A notarized document signing solution backed by proofs on Ethereum and encrypted IPFS


Created At


Project Description

A notary sends out a document signing invite which when accepted by involved parties generates a unique doc token. Transactions on the contract represent state updates corresponding to each party adding their signature to the document. The signing by the notary is the last step in the lifecycle once other parties have confirmed their signatures. Upon finalization, the signature proof hashes from each party are appended to the original document and the resulting document persisted on IPFS as encrypted contents, and mailed to all parties. An open sourced verification tool reconstructs the expected proofs and checks them against an uploaded file that represents the finalized state

How it's Made

The project uses Ethereum smart contract using APIs, Fleek for hosting/storage and Space Daemon + Textile buckets to store encrypted files. It allow custodial signing with verifiable timestamps which enabled any non web3 users to follow a familiar lifecycle and take advantage of decentralized storage and network.

A notary uploads a template PDF and adds signatures (signature_pad) blocks to allow touch friendly signatures. An identifier is added to the PDF to make the document unique and the hash is stored on an ethereum smart contract. The document itself is encrypted via Space Daemon + Textile and stored on IPFS for previewing by all parties.

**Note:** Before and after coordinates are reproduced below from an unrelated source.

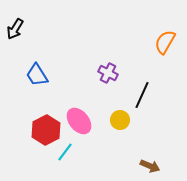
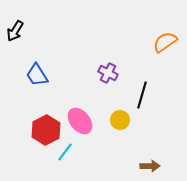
black arrow: moved 2 px down
orange semicircle: rotated 25 degrees clockwise
black line: rotated 8 degrees counterclockwise
pink ellipse: moved 1 px right
brown arrow: rotated 24 degrees counterclockwise
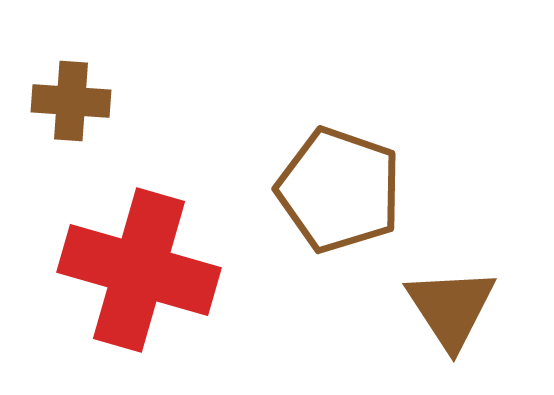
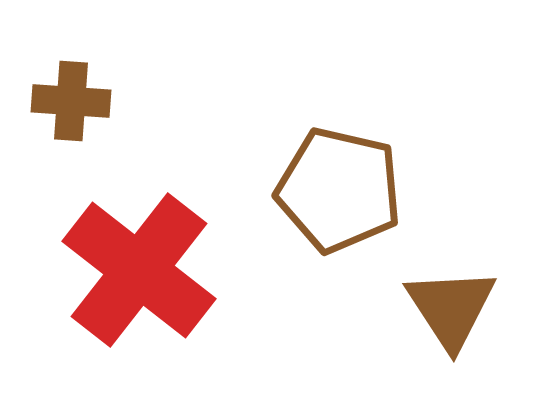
brown pentagon: rotated 6 degrees counterclockwise
red cross: rotated 22 degrees clockwise
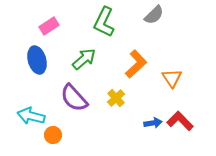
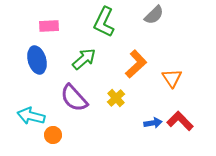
pink rectangle: rotated 30 degrees clockwise
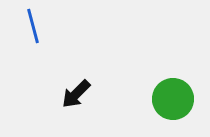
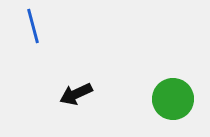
black arrow: rotated 20 degrees clockwise
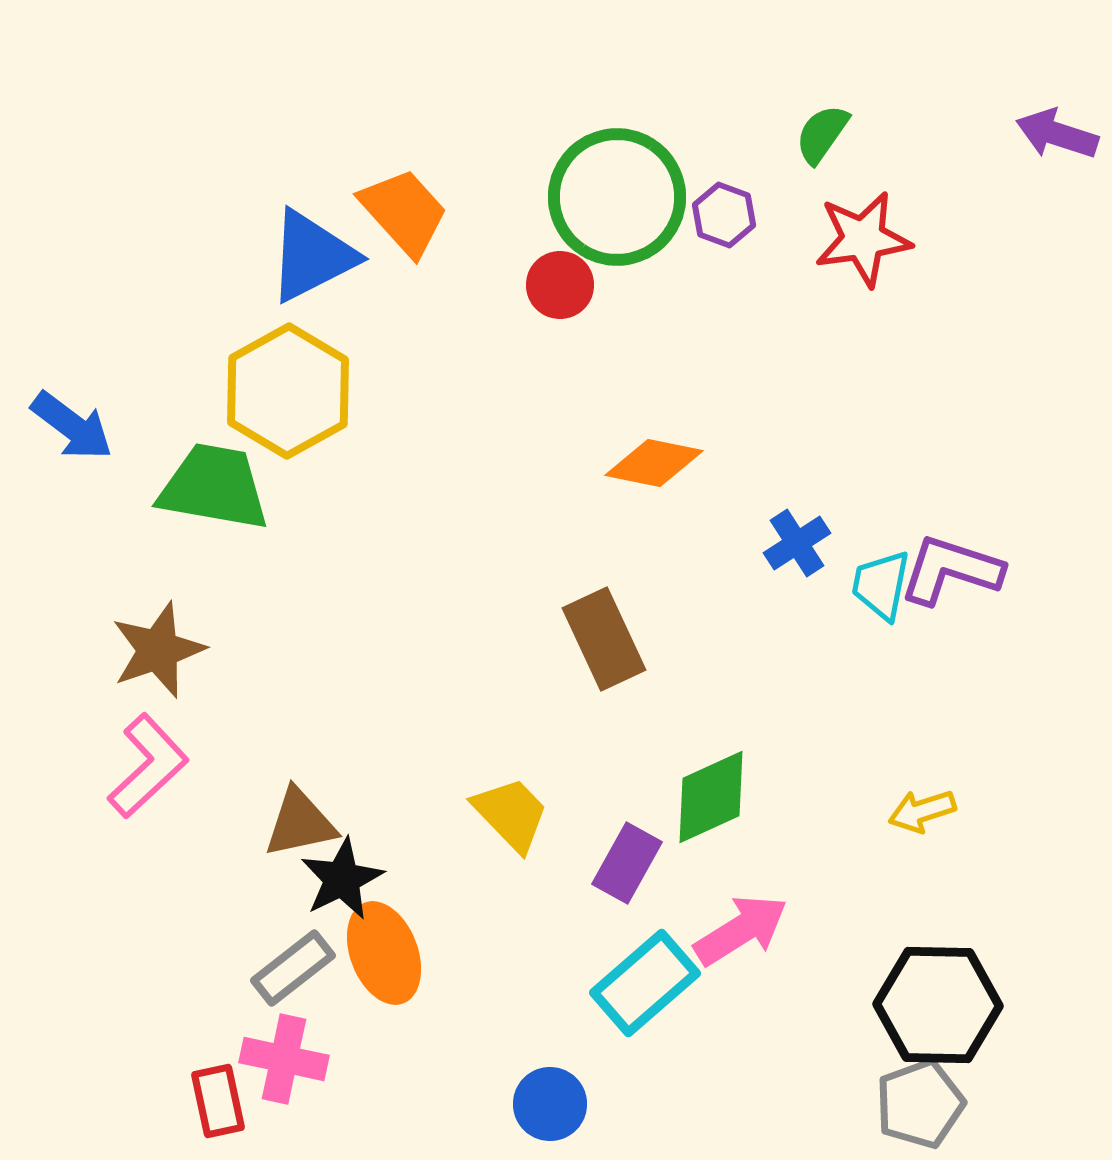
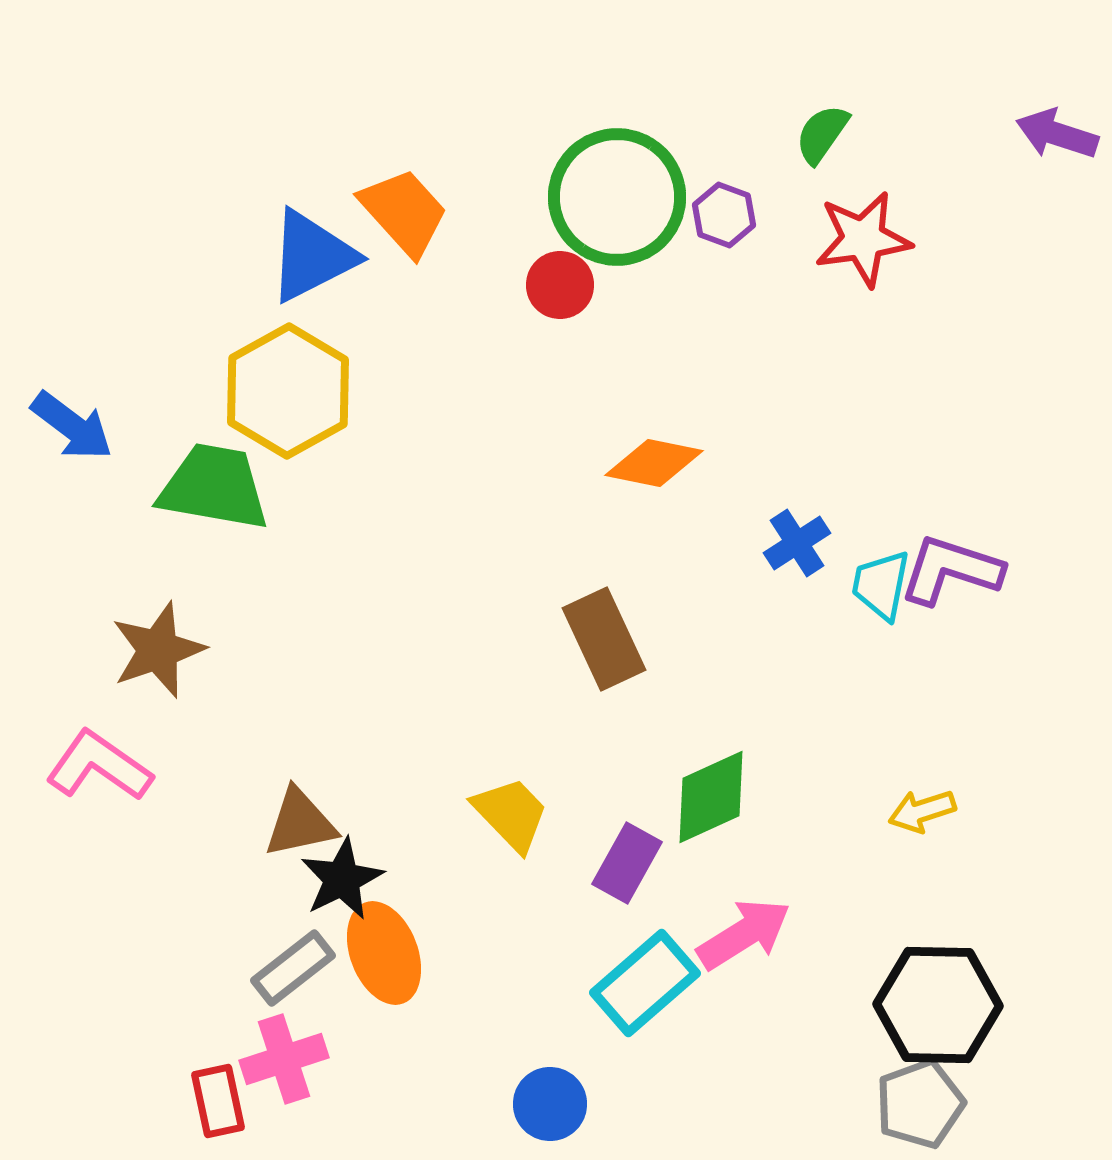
pink L-shape: moved 49 px left; rotated 102 degrees counterclockwise
pink arrow: moved 3 px right, 4 px down
pink cross: rotated 30 degrees counterclockwise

Upon mining, an event call is caught by a webhook which then fires signature requests to all signers. Each signature request is accompanied by a unique token generated by an email oracle to verify the authenticity. Upon a "draw" signature, the data is encrypted and stored on IPFS.

Once all signatures proofs have propagated on chain, the smart contract fires a "notarization request". The email oracle now generated a new token and sends to notary for signing.

Upon propagation of notary's signature, the backend orcale makes a final document with all signatures and stores the final hash on chain - each party received the final document with metadata for verifying proofs.

The open sourced proof page on IPFS allows any party to verify the authenticity of the document and timestamp of signatures by using a web3 browser like Metamask. Even if the project/backend ceases to exist, the proofs on chain and files on IPFS allows independent verification of legal documents.